____ EXTRACTED DATA

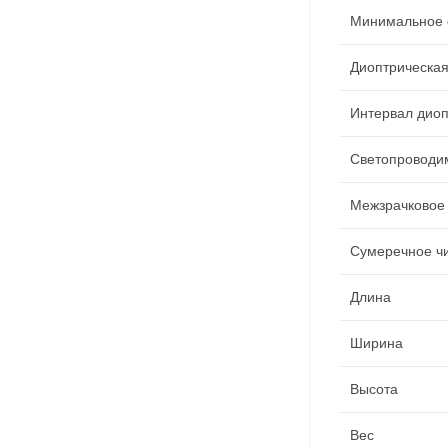
Минимальное 
Диоптрическая
Интервал диоп
Светопроводи
Межзрачковое
Сумеречное чи
Длина
Ширина
Высота
Вес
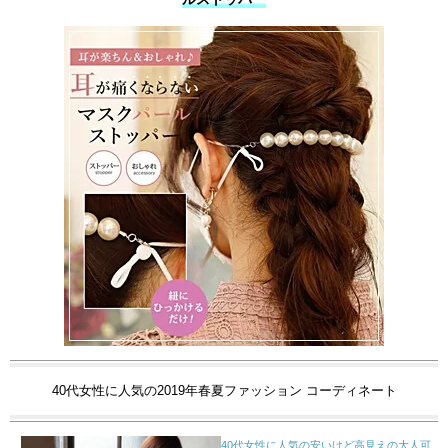
ルストッパー
40代女性に人気の2019年春夏ファッション コーディネート
40代女性に人気の安いけど高見えの大人可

________

Take the line containing "Светопроводи" as the first and the last line of the records as the end. Print every line in that span exactly, leaving out pictures.

FINAL ANSWER:
Светопроводи
Межзрачковое
Сумеречное чи
Длина
Ширина
Высота
Вес
ルストッパー
40代女性に人気の2019年春夏ファッション コーディネート
40代女性に人気の安いけど高見えの大人可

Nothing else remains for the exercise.